Our repertoire is made up of four dances, each with its own distinctive features.
Our traditional, showpiece dance is the Handsworth Sword Dance. Thought to be hundreds of years old, this dance was recorded in the early 1900s by Cecil Sharp and is one of the few folk dances with an unbroken performance tradition. Our newer dances all give a nod to this dance and are danced in the spirit and style of the Handsworth tradition. They have been written to be performed for different occasions and events when the traditional dance may not be appropriate.
Each of our dances has its own set of tunes.
- The Handsworth Sword Dance (eight dancers)
- New Barrack (six dancers)
- Medlock (five dancers)
- Richmond (seven dancers)
The Handsworth Sword Dance (eight)
The Handsworth Sword dance is our showpiece dance. The dance is performed by eight dancers wearing our traditional kit; dragoon jackets, white trousers, leather gaiters and boots. A full performance lasts around 10 minutes and involves around a dozen intricate figures.
The Handsworth tradition is different to other longsword dances in that it is performed at a run. Once the dancers link swords early in the dance they do not break formation until the lock. This makes it one of the most challenging folk dances to perform; one error by one dancer can throw the whole set into disarray! The dance is performed with an emphasis on the right foot, giving a distinctive rhythm to the figures. We have continued this feature throughout our dances.
New Barrack (six)
New Barrack (named after a local pub – the New Barrack Tavern in Hillsborough), was originally a version of the Handsworth Sword Dance for when the team could not muster a full eight dancers! It evolved into its own dance for dancing in pubs and on occasions when the traditional dance did not feel appropriate, for example at shared stands at days of dance and festivals. We developed a non-traditional kit of white shirt, britches and maroon socks for this dance, which we also use for our other non-traditional dances. This kit is more practical than our traditional kit and is better suited for nights out or long days dancing at festivals.
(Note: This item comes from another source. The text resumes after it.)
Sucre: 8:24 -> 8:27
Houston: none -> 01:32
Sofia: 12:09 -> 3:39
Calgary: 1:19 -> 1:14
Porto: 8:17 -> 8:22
The dance features many of the features of the traditional dance but with several key difference. The dance is kept going at a faster pace and is more ‘upright’ (for visibility in crowded pubs); a lock appears early in the figures; and the final lock is triangular rather than the usual star shape.
Medlock was again written to be performed in pubs. The team was toying with the idea of introducing rapper to our repertoire. Instead, we decided to compose a five-person dance borrowing elements from rapper to create a longsword dance like no other!
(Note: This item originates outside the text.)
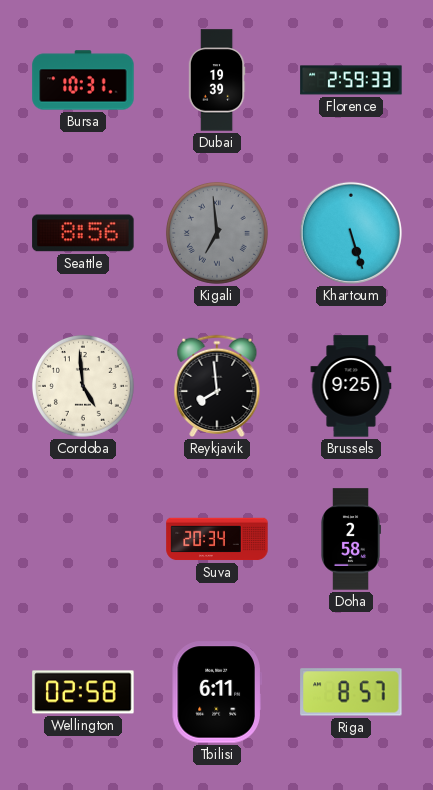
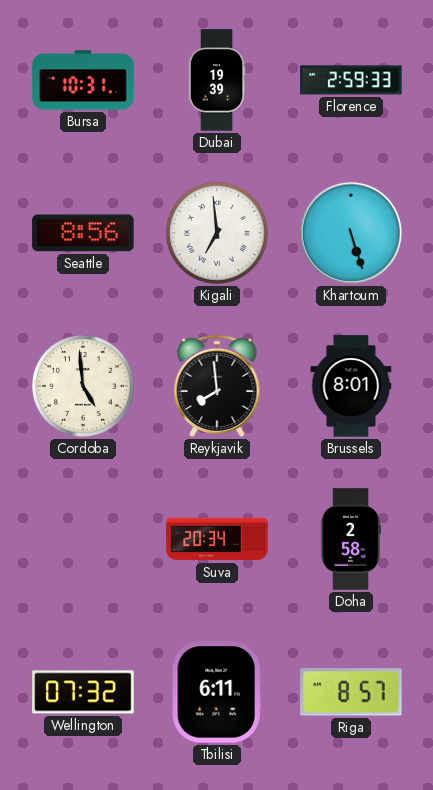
Kigali dial: grey -> white
Brussels: 9:25 -> 8:01
Wellington: 02:58 -> 07:32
Featuring a double snake, ‘donuts’, a basket and other rapper-esque figures, this dance is intended to show longsword at its most fast and furious.
The name ‘Medlock’ comes from an area of Handsworth from which many of the members of the team lived in the ealry 20th Century.
Richmond was written to ensure all of our members could perform a non-traditional dance at occasions when we were not performing the traditional dance. It is danced at a slower speed than our other dances, but maintains its key links to the Handsworth style, including an emphasis on the right foot and a linked set.
Richmond is another area of Handsworth where many early team members lived.